Il dettaglio storico-artistico che giustifica il viaggio: il paesaggio. Quello che vedi non è un panorama, è un processo di erosione in corso su terreni argillosi e tufacei, e il borgo medievale in cima è l’unica parte che resiste perché è costruita sulla roccia. È l’unico posto in Italia in cui l’urbanistica e la geologia si guardano in faccia.

Il biglietto: l’attraversamento del ponte costa 5 euro, acquistabili anche online, con alcune gratuità. Non è una tassa turistica: è di fatto l’unica risorsa con cui il comune finanzia i restauri e tiene il borgo accessibile nonostante gli smottamenti. Il ponte si fa solo a piedi.

Come ci si arriva: in auto, uscita Orvieto dall’A1 e poi 18 km, oppure uscita Attigliano e 30 km. Senza auto si arriva a Orvieto in treno e poi si prende il bus per Bagnoregio, ma le corse sono poche: è fattibile in giornata solo pianificando gli orari del ritorno prima di partire.

Sullo status UNESCO, perché la domanda arriva sempre: la candidatura del Paesaggio culturale di Civita di Bagnoregio è stata approvata nel gennaio 2021 e il dossier è stato consegnato al centro UNESCO di Parigi nel gennaio 2022. A oggi Civita non è iscritta alla lista del Patrimonio mondiale: la pratica è aperta, e chi ti dice che è già patrimonio UNESCO sta sbagliando.

Il racconto completo è nell’articolo su Civita di Bagnoregio.

Civita di Bagnoregio vista dal ponte, il borgo sullo sperone di tufo circondato dai calanchi

2 – Tuscania

Perché è diversa: perché il pezzo forte non è nel borgo, è fuori.
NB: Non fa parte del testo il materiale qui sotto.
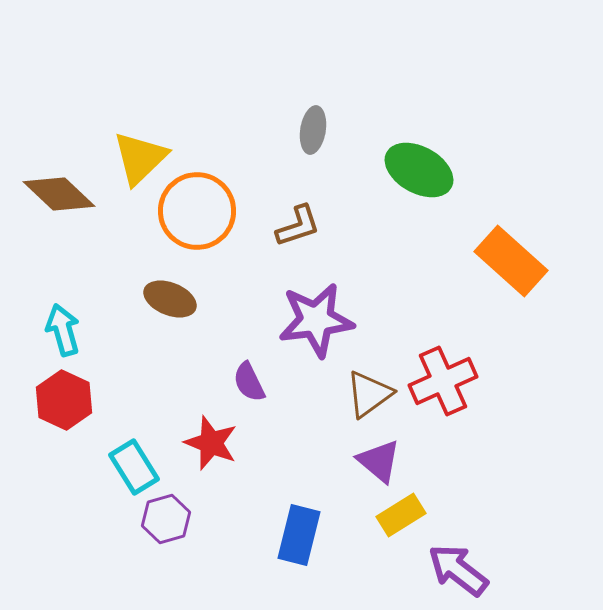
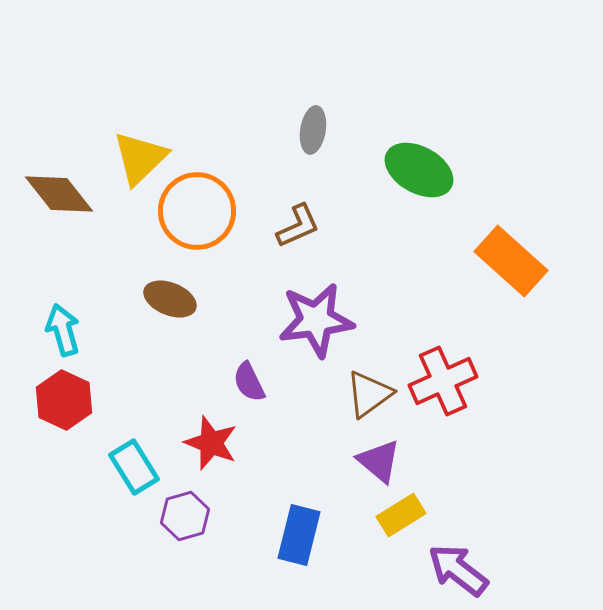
brown diamond: rotated 8 degrees clockwise
brown L-shape: rotated 6 degrees counterclockwise
purple hexagon: moved 19 px right, 3 px up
Tuscania ha due basiliche romaniche isolate su un colle a un chilometro dall’abitato, San Pietro e Santa Maria Maggiore, e sono tra le cose più belle del romanico italiano centrale.

Il dettaglio che giustifica il viaggio: la facciata di San Pietro, con il rosone e i rilievi, e il fatto che sia costruita su un’acropoli etrusca. A Tuscania la stratificazione non è teorica: sotto il romanico c’è la città etrusca, e nella zona ci sono necropoli con tombe scavate nel tufo. Il museo civico conserva i sarcofagi.

Come ci si arriva: in auto dall’A12 e poi via Aurelia, oppure dalla Cassia via Vetralla; dall’A1 uscita Orte verso Viterbo. Senza auto: treno fino a Viterbo o Tarquinia e poi autobus. È una delle tre voci di questa lista in cui il trasporto pubblico funziona in modo ragionevole.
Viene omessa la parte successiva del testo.